CaSi₂ consists of alternatively stacked structures of Ca and Si monoatomic layers, and it is used as a raw material for silicene compounds. [1] By fluorine diffusion into CaSi₂, the crystal structure transforms to bi-layered and multi-layered structures.

The reactions accompanying the insertion of atoms into such layered materials are important for the delamination and control of sheet materials, as well as for electrode materials in secondary batteries, etc.
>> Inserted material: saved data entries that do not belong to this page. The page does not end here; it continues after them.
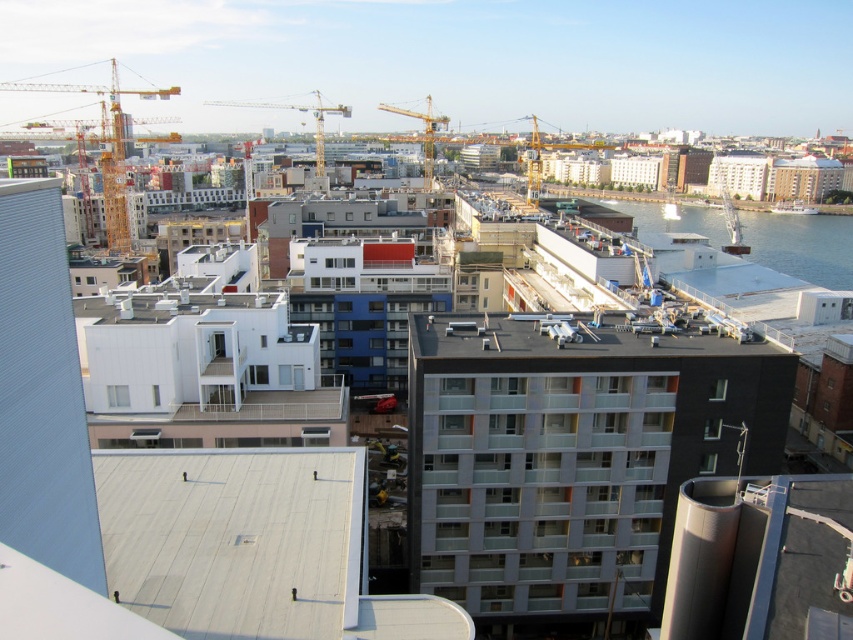 You are standing at the point with coordinates point [802,244] in the urban landscape. What is the terrain like at that location?

The point [802,244] is on clear blue water at lower right, so the terrain is water.

Looking at this image, you are a delivery drone operator. Your drone has a maximum flight distance of 50 meters. You need to deliver a package to the matte glass building at center. Can your drone reach it?

The matte glass building at center is 48.79 meters away from the viewer, so yes, the drone can reach it since the distance is within its 50 meters maximum flight range.

You are a construction worker standing at the point marked as point (107, 150) in the image. You need to move to the nearest construction material storage area located at the yellow metallic crane at upper left. Is your current position already at the storage area?

Point (107, 150) corresponds to the yellow metallic crane at upper left, so yes, your current position is already at the storage area. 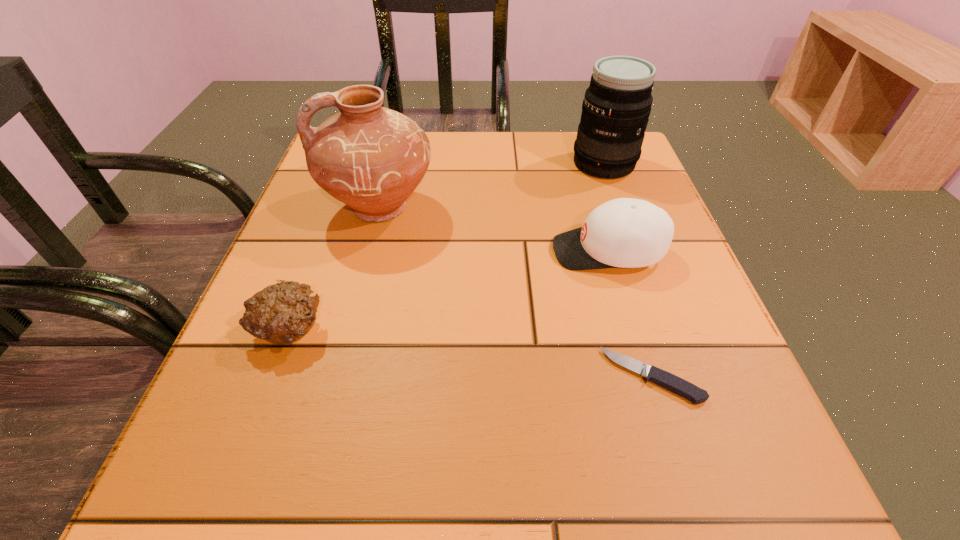 At what (x,y) coordinates should I click in order to perform the action: click on pottery. Please return your answer as a coordinate pair (x, y). Looking at the image, I should click on (371, 158).

Where is `telephoto lens`? This screenshot has height=540, width=960. telephoto lens is located at coordinates click(617, 104).

I want to click on baseball cap, so click(625, 232).

I want to click on the second shortest object, so click(x=282, y=313).

This screenshot has height=540, width=960. I want to click on the shortest object, so click(669, 381).

Where is `vacant region located 0.050m on the side of the pottery with the handle`? Image resolution: width=960 pixels, height=540 pixels. vacant region located 0.050m on the side of the pottery with the handle is located at coordinates (300, 208).

This screenshot has width=960, height=540. In order to click on vacant space located on the front of the telephoto lens in this screenshot , I will do `click(639, 261)`.

What are the coordinates of `vacant region located 0.330m on the front-facing side of the baseball cap` in the screenshot? It's located at (379, 251).

The image size is (960, 540). Identify the location of vacant region located on the front-facing side of the baseball cap. (411, 251).

What are the coordinates of `vacant space located 0.220m on the front-facing side of the baseball cap` in the screenshot? It's located at (437, 251).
On the other hand, it is necessary to investigate the structural stability of the composition, which has been studied by fitting cluster expansions to DFT results[2].

In this case study, the results of DFT literature were reproduced using PFP, and the stability of structures not found in the literature was also evaluated. As a result, the structural phase transition corresponding to the experiment was confirmed by calculation. Furthermore, the reaction dynamics was also analyzed by performing large-scale MD simulations with over a thousand atoms.

Calculation models and methods

The formation energy of CaSi₂F_x (0<=x<=1.5) was calculated using PFP with respect to the Ca/F composition ratio x to obtain stable structures. In addition to the monolayer CaSi₂, we also performed calculations for the bilayer structures (i-bilayer and wavy-bilayer) observed in experiments.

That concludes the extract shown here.